Low Incidence of GVHD and Treatment-Related Morbidity (TRM) with Intermediate Doses of Continuous Infusion IV Busulfan and Daily Fludarabine with Individualized Doses of Alemtuzamab for Matched Related (MRD) and Unrelated (MUD) Transplant Pts with High-Risk Hematologic Malignancies.

Reduced intensity regimens have shown decreased toxicity and favorable overall survival in older pts, those with co-morbid conditions or those who undergo a second transplant for a variety of hematologic malignancies. Nevertheless, TRM, especially GVHD and opportunistic infections have remained a problem with chronic GVHD being reported in 40–50% of most series, leading to decreased long term survival. We report on results using intermediate-dose busulfan given as a continuous infusion along with fludarabine and disease and donor-specific dosing of alemtuzamab (A) for immunosuppression.

METHODS: Pts over the age of 55, those undergoing 2nd transplants, or with decreased organ function and an advanced or high-risk CR1 hematologic malignancy or dysfunctional marrow were eligible. All pts received IV busulfan 6.4 mg/kg days −6 and −5 by 48 hour infusion; fludarabine 30 mg/m² qd x5 on days −7 to −3, and tacrolimus from day −1 plus the following GVHD prophylaxis: Group 1: MRD pts withAML, ALL, high-risk MDS, CML; MTX 5 mg/m² days 1,3,6 Group 2: MUD/Mismatched RD pts with AML, ALL, IPSS HR MDS, CML; A 30 mg x1 d −8 and MTX x 3 Group 3: MRD pts with all other diseases; A 30 mg x 1, d −8 Group 4: MUD/MMRD pts with all other diseases; A 30 mg x 2, d −8,−7. All pts received standard supportive care and GM-CSF from day + 7 for Gp 1 and 2; from day +5 for Gp 3 and 4 to ANC recovery > 500/ul.

RESULTS: 27 pts, 18 males, 9 females were enrolled; AML 13 (7 transformed MDS); NHL 6; MDS 4; Myelofibrosis, CLL, HD, PNH, 1 each; median age 57, MRD 12, MUD 15. Two pts are < 100 days and inevaluable for chronic GVHD. Median recovery to ANC > 500 = 14 d and platelets > 20,000 = 15 d. Grade > 3 AEs included a subdural hematoma in a pt on chronic anti-coagulation for atrial fibrillation; peripheral neuropathy 1; EBV reactivation 4, and associated PTLD 2 (both following 2nd transplant). Acute GVHD grade II, 4 pts, grade III,1 pt and grade IV, 1 pt; extensive chronic GVHD occurred in 3 pts. Secondary graft failures (GF) occurred at days 60 and 75 in two pts; one with AML and one with MDS; primary GF occurred in one pt with PNH; all 3 GF pts were MUD transplants and later re-transplanted with a Cytoxan/ATG prep regimen; two of whom subsequently died of PTLD. With a median f/u of 18 months, 13 deaths have occurred; 8 relapsed disease, 2 PTLD, 2 GVH with infection,1 CNS bleed. 12/25 pts (5 AML, 7 others) remain alive and 10/25 (4 AML, 6 others) alive and relapse free.
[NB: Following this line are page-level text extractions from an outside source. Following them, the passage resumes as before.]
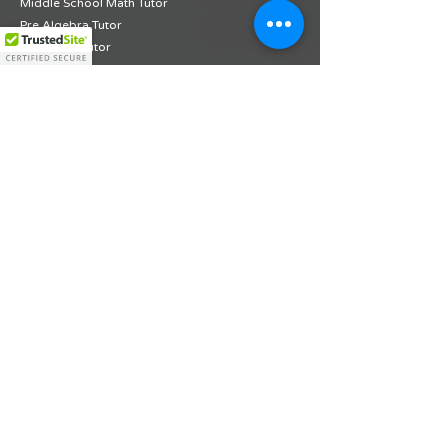
Middle School Math Tutor
Pre Algebra Tutor
Algebra 1 Tutor
Geometry Tutor
PSAT Math Tutor
Grade 1 ELA Diagnostic Assessment
Grade 2 ELA Diagnostic Assessment
Grade 3 ELA Diagnostic Assessment
Grade 4 ELA Diagnostic Assessment
Grade 5 ELA Diagnostic Assessment
Grade 6 ELA Diagnostic Assessment
Grade 7 ELA Diagnostic Assessment
Grade 8 ELA Diagnostic Assessment
Grade 9 ELA Diagnostic Assessment
Grade 10 ELA Diagnostic Assessment
Grade 1 Math Diagnostic Assessment
Grade 2 Math Diagnostic Assessment
Grade 3 Math Diagnostic Assessment
Grade 4 Math Diagnostic Assessment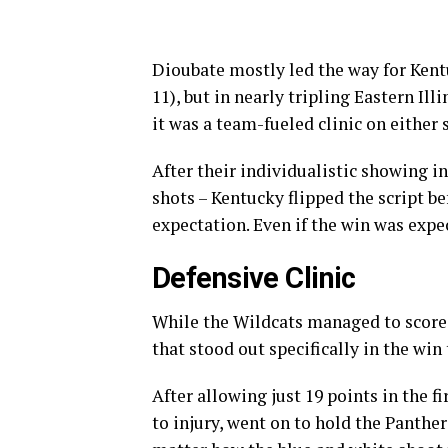
Dioubate mostly led the way for Kent
11), but in nearly tripling Eastern Il
it was a team-fueled clinic on either 
After their individualistic showing i
shots – Kentucky flipped the script 
expectation. Even if the win was expec
Defensive Clinic
While the Wildcats managed to score 
that stood out specifically in the win
After allowing just 19 points in the fi
to injury, went on to hold the Panthe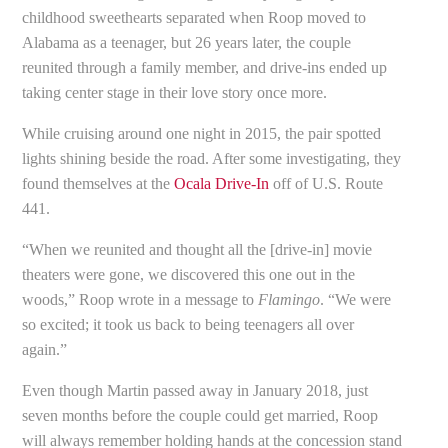
childhood sweethearts separated when Roop moved to
Alabama as a teenager, but 26 years later, the couple
reunited through a family member, and drive-ins ended up
taking center stage in their love story once more.
While cruising around one night in 2015, the pair spotted
lights shining beside the road. After some investigating, they
found themselves at the
Ocala Drive-In
off of U.S. Route
441.
“When we reunited and thought all the [drive-in] movie
theaters were gone, we discovered this one out in the
woods,” Roop wrote in a message to
Flamingo
. “We were
so excited; it took us back to being teenagers all over
again.”
Even though Martin passed away in January 2018, just
seven months before the couple could get married, Roop
will always remember holding hands at the concession stand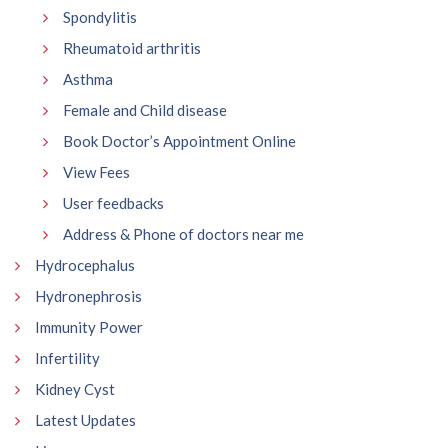
Spondylitis
Rheumatoid arthritis
Asthma
Female and Child disease
Book Doctor’s Appointment Online
View Fees
User feedbacks
Address & Phone of doctors near me
Hydrocephalus
Hydronephrosis
Immunity Power
Infertility
Kidney Cyst
Latest Updates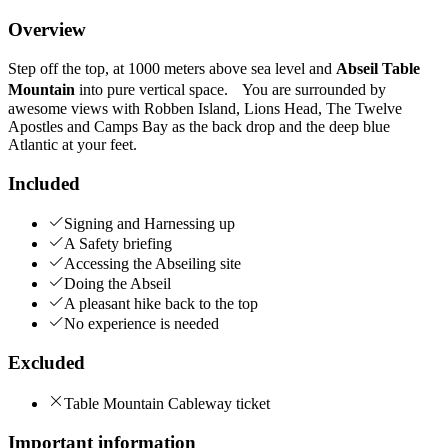
Overview
Step off the top, at 1000 meters above sea level and
Abseil Table
Mountain
into pure vertical space. You are surrounded by
awesome views with Robben Island, Lions Head, The Twelve
Apostles and Camps Bay as the back drop and the deep blue
Atlantic at your feet.
Included
Signing and Harnessing up
A Safety briefing
Accessing the Abseiling site
Doing the Abseil
A pleasant hike back to the top
No experience is needed
Excluded
Table Mountain Cableway ticket
Important information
MRD and MUD outcomes were similar. Kaplan-Meier estimates of relapse free and overall survival at 18 months for the entire group were 42% (CI 22–60%) and 53% (CI 31–71%), respectively.
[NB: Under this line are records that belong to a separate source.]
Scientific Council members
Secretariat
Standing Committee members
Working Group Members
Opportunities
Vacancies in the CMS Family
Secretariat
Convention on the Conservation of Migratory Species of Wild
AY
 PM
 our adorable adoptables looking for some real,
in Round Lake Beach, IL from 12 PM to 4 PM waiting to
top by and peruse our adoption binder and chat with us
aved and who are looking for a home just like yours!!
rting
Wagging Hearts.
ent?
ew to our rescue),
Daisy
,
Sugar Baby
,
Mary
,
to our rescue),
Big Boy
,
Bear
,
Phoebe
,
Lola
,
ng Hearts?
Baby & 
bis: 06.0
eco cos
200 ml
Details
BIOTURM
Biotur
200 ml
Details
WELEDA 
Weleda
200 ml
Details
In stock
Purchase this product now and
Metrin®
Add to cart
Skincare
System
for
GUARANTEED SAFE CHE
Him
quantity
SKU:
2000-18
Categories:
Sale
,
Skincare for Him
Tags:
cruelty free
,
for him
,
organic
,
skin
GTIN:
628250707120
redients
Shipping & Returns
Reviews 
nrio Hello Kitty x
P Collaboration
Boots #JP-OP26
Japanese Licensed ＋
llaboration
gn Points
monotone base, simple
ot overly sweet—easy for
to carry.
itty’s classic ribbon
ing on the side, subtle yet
CONCLUSION: Continuous infusion, reduced dose busulfan has minimal early morbidity and mortality when given with fludarabine and pt specific doses of aemtuzamab and MTX. This regimen was associated with good prevention of GVHD and acceptable EFS, but a significant rate of GF and relapse in high-risk pts. Additional efforts to correlate busulfan levels and alternative immnosuppression approaches are currently under investigation.